Técnicas de relajación para controlar la ira o enojo: funcionan al momento

Aprende a gestionar tus emociones más negativas

Laura Sánchez
Laura Sánchez Periodista

Técnicas de relajación para controlar el enfado y la ira

A veces pensamos que las emociones nos juegan malas pasadas y explotamos llenos de rabia en el momento más inoportuno. A veces también pensamos que hay emociones positivas y negativas y que esas emociones que consideramos negativas tenemos que encerrarlas en un cofre bajo siete llaves. Nada de eso. Enfadarse es saludable, pero depende cómo lo hagas.
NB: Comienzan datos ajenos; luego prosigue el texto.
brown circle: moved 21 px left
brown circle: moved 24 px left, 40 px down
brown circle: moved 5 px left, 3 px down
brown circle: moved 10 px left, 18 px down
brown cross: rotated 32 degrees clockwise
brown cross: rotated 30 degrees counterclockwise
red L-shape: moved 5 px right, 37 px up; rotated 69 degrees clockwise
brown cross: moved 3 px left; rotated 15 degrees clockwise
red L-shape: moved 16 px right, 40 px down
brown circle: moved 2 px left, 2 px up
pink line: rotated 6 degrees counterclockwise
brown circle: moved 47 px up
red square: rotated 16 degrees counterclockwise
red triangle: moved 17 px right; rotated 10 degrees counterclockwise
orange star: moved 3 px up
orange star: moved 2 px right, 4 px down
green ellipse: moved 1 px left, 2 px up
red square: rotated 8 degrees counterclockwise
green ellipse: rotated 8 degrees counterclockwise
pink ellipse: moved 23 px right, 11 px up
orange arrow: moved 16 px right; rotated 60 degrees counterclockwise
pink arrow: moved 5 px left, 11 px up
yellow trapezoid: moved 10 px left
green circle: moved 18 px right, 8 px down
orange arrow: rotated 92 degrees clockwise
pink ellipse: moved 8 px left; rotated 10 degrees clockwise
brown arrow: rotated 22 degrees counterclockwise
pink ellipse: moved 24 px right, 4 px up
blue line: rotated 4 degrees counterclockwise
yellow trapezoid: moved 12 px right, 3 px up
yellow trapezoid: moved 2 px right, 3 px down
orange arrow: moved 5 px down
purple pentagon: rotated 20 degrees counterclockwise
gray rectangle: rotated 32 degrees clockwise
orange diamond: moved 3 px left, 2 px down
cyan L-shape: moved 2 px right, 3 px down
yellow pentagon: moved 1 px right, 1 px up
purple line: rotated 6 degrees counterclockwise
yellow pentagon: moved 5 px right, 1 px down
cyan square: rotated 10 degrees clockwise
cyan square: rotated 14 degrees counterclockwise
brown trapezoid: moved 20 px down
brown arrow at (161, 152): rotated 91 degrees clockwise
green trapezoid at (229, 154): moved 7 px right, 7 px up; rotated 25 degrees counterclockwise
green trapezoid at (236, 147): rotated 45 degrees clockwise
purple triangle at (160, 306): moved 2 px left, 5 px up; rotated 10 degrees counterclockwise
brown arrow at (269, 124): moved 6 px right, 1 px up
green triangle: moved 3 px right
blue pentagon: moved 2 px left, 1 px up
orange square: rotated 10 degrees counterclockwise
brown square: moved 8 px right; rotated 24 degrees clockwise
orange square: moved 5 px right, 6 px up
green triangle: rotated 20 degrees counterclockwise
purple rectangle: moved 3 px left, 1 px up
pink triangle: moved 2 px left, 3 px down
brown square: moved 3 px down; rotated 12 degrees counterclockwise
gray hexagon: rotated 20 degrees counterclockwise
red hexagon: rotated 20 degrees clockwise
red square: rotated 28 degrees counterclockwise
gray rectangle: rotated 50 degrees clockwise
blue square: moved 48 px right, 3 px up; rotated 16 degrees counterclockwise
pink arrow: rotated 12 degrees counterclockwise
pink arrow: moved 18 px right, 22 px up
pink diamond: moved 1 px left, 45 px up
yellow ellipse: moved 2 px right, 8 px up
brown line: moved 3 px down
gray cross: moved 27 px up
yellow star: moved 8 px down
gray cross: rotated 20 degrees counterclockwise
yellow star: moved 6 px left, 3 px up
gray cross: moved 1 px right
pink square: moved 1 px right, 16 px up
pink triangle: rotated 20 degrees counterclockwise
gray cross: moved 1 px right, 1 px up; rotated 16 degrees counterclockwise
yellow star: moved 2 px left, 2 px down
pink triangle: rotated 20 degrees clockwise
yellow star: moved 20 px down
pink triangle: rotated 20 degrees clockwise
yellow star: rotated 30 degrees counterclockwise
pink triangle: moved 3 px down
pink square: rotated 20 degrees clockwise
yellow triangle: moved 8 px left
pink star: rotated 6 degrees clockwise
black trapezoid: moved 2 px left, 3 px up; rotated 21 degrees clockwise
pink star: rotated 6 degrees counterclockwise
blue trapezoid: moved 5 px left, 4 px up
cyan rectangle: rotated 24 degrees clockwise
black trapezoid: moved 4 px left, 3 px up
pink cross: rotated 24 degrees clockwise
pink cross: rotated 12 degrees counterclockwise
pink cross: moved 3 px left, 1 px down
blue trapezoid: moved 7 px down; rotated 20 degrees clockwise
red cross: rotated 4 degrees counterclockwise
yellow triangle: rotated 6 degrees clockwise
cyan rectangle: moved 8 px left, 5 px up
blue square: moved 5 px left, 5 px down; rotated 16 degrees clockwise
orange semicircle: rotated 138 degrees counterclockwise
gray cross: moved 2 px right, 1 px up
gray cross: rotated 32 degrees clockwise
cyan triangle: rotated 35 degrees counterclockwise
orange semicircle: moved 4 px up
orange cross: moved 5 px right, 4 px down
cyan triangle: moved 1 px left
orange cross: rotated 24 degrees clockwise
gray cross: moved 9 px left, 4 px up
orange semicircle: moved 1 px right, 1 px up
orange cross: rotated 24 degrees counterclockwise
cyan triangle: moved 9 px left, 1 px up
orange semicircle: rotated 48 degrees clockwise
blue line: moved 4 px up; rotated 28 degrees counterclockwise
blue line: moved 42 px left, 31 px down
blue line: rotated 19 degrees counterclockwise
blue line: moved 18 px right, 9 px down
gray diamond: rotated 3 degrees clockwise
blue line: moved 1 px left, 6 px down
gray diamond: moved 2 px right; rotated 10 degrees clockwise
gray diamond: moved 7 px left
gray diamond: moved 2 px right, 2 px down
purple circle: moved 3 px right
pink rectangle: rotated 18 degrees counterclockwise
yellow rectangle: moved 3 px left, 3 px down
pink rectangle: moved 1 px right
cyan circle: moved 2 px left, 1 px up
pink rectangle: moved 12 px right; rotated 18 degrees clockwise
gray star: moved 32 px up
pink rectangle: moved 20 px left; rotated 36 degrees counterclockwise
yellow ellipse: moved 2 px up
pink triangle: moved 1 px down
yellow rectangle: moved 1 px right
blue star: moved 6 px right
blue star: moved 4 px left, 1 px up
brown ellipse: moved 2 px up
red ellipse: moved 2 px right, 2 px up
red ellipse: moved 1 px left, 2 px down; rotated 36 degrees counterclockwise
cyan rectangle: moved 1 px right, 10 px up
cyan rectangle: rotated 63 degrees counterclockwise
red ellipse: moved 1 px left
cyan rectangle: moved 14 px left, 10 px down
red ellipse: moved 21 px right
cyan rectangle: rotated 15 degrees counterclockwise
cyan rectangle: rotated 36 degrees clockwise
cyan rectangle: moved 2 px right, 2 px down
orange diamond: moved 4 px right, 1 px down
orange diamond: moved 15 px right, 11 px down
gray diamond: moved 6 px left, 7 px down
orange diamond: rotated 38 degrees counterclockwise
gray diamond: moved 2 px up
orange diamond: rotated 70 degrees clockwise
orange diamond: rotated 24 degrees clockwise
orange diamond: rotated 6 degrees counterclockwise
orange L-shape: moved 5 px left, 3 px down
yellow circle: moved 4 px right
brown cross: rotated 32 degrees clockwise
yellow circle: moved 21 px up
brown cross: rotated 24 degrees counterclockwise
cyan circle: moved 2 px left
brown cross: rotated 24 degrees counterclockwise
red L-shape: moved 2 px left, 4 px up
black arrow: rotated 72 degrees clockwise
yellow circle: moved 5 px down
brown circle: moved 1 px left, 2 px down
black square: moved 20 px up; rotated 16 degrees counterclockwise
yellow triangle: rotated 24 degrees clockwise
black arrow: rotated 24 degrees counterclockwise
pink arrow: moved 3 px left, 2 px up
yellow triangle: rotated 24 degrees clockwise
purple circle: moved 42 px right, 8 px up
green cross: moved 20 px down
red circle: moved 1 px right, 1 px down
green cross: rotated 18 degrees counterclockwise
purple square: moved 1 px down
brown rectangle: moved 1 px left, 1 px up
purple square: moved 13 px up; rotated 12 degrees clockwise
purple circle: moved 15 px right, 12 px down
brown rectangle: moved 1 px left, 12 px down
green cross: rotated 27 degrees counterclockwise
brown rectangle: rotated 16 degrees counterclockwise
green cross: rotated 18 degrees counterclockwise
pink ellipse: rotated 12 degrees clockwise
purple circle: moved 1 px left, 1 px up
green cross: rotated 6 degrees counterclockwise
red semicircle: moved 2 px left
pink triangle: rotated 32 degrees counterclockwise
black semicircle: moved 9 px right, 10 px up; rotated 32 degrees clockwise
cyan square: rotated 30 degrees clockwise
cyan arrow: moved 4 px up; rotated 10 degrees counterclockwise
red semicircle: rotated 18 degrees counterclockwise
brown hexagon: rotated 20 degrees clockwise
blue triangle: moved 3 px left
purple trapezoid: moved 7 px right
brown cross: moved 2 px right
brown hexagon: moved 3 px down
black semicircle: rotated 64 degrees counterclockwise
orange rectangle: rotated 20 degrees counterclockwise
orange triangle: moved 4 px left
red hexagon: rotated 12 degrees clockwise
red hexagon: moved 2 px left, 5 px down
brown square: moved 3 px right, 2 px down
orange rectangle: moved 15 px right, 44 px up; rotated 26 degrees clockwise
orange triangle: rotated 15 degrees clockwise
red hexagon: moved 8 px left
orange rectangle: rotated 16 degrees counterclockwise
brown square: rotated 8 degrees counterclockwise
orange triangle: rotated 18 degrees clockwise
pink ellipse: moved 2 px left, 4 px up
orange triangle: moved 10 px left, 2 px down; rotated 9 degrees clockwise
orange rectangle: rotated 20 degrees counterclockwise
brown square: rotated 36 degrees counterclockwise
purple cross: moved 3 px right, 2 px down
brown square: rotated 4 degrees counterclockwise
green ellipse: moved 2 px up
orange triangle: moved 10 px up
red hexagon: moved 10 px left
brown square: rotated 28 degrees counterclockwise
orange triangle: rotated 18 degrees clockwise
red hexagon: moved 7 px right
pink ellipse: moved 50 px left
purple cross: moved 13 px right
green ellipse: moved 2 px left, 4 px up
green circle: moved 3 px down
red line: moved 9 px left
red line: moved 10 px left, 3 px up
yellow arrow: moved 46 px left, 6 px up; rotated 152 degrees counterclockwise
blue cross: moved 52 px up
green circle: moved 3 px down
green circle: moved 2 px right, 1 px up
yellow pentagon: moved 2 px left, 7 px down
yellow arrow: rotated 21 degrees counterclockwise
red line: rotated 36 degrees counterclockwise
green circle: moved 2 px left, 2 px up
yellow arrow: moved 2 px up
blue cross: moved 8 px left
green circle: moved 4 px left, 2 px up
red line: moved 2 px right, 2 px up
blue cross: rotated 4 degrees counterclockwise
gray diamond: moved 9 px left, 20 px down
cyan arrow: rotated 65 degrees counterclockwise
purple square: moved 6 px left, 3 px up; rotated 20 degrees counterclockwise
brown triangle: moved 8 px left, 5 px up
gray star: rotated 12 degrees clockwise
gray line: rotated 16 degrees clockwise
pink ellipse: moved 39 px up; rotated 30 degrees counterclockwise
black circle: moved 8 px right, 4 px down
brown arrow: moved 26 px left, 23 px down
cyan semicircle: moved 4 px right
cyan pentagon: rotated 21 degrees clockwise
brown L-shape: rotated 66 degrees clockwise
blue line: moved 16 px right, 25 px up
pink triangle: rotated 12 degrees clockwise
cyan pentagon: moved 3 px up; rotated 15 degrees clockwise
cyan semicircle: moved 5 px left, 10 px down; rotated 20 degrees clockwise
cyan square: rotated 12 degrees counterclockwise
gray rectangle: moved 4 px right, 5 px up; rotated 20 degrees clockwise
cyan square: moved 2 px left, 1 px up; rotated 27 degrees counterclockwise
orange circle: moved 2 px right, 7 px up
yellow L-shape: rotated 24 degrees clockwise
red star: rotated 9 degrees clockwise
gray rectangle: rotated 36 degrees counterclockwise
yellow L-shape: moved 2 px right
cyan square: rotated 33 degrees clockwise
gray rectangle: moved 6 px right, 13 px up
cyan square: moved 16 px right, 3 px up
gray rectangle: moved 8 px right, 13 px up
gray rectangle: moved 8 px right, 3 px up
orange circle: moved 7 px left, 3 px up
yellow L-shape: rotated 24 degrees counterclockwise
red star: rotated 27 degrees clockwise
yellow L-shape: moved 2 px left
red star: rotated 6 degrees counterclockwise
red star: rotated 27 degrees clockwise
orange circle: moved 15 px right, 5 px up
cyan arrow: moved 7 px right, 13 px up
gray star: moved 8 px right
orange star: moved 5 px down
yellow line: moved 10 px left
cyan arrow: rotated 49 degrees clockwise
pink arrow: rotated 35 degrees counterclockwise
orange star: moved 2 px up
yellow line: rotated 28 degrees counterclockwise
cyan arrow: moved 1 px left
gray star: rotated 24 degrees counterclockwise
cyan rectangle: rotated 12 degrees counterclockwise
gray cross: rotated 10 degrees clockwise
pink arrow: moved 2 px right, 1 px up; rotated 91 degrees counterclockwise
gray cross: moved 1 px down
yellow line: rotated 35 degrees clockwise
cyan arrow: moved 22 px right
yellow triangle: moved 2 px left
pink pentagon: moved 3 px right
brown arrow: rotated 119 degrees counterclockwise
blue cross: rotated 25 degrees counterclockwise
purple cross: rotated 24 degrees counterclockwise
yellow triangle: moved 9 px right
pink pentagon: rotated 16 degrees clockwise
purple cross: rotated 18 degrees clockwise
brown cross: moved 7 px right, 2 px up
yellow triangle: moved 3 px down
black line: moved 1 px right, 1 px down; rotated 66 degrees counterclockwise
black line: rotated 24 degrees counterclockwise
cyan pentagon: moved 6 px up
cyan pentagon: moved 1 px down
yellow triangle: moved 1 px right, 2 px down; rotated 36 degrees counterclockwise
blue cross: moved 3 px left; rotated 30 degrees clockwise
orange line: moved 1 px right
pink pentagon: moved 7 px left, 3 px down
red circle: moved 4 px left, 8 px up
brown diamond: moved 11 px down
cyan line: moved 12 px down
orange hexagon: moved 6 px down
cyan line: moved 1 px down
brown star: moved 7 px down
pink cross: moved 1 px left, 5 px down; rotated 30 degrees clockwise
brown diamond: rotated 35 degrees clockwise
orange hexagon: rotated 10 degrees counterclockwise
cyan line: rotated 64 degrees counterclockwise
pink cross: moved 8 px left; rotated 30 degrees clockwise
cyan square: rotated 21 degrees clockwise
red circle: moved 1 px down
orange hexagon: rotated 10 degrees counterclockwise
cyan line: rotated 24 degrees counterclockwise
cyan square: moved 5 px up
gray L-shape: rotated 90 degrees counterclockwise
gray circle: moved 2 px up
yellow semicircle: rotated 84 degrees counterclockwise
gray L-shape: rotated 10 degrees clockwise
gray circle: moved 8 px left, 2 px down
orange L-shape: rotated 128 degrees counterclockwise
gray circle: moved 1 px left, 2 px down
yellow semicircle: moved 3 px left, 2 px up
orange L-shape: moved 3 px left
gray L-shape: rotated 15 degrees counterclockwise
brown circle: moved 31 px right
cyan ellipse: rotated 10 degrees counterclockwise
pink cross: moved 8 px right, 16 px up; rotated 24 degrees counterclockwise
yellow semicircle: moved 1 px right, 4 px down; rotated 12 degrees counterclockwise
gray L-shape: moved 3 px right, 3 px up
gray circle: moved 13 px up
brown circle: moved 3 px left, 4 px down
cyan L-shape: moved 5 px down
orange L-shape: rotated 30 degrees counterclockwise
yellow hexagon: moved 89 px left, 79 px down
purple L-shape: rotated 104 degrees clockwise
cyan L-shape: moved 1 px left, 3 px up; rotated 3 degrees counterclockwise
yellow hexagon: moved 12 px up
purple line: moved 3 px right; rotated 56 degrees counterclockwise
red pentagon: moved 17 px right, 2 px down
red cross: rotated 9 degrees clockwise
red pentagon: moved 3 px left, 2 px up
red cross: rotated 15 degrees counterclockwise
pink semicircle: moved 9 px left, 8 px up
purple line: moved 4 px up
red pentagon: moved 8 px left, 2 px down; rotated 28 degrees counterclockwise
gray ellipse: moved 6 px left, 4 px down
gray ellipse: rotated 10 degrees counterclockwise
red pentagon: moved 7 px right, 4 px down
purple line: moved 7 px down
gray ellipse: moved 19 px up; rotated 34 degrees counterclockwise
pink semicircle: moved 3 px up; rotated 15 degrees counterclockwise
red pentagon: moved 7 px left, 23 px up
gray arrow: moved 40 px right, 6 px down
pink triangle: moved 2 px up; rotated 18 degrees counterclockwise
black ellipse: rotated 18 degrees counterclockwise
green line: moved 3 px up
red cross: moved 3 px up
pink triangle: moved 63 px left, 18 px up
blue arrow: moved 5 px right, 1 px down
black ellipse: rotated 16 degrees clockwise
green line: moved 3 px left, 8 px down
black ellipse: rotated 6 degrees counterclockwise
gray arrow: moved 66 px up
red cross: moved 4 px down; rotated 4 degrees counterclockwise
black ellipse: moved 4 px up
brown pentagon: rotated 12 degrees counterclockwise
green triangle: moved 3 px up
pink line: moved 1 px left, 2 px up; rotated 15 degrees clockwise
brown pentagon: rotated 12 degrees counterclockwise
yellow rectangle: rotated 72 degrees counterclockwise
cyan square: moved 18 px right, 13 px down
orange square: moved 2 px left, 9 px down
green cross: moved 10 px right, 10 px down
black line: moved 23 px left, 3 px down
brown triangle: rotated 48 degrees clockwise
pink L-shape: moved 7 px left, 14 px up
Así que tenemos algunas técnicas de relajación para controlar la ira y el enojo que te ayudarán a expresar estas emociones de una forma más sana. ¡En cuanto las pongas en práctica comprobarás que funcionan al instante!

La importancia de expresar tus emociones

Te enfadas y eres como un huracán, la ira te domina y arremetes contra la primera persona que ves, te haya hecho daño o no. Tus discusiones están plagadas de gritos y de palabras malsonantes y cuando pasa el enojo te arrepientes de todo lo que has dicho. ¿Te suena esta situación? Seguro que te gustaría aprender a controlar la ira. Déjanos decirte algo: no es la ira lo que tienes que controlar, sino tu reacción frente a la ira.

Es importante esta distinción porque no ganamos nada si escondemos el enfado y la ira bajo la alfombra, si nos tragamos esas emociones que consideramos negativas o nos callamos con una sonrisa imperturbable. No expresar las emociones no te va a hacer ningún bien, porque lo más probable es que salgan de la peor manera posible, pero es cierto que el resto del mundo no tiene por qué aguantar tus explosiones iracundas.

¿Cómo lo hacemos entonces? En primer lugar hay que ser consciente de que las emociones negativas existen y están para algo. No te juzgues por tenerlas, porque si alguien te hace daño, lo más humano es que te enfades. Acepta que estás enfadada, acepta que la rabia y la cólera se están despertando en tu interior y, a partir de ahí, vamos a ver si podemos canalizarlas de la mejor forma.

Qué es la ira y por qué se produce

Antes de ponernos manos a la obra para intentar calmar la ira, creemos que es fundamental saber reconocerla, saber en qué consiste exactamente y por qué se genera o se desata en nosotros. Pues bien, físicamente hablando, la ira es una emoción que provoca síntomas como un gran aumento del ritmo cardíaco, de la presión arterial y de los niveles de adrenalina en sangre. Pero eso no es todo. Seguro que también has notado como cuando sientes ira, tu rostro se enrojece, empiezas a sudar, tus músculos se tensan, comienzas a respirar de manera acelerada y tu energía corporal se incrementa por mil.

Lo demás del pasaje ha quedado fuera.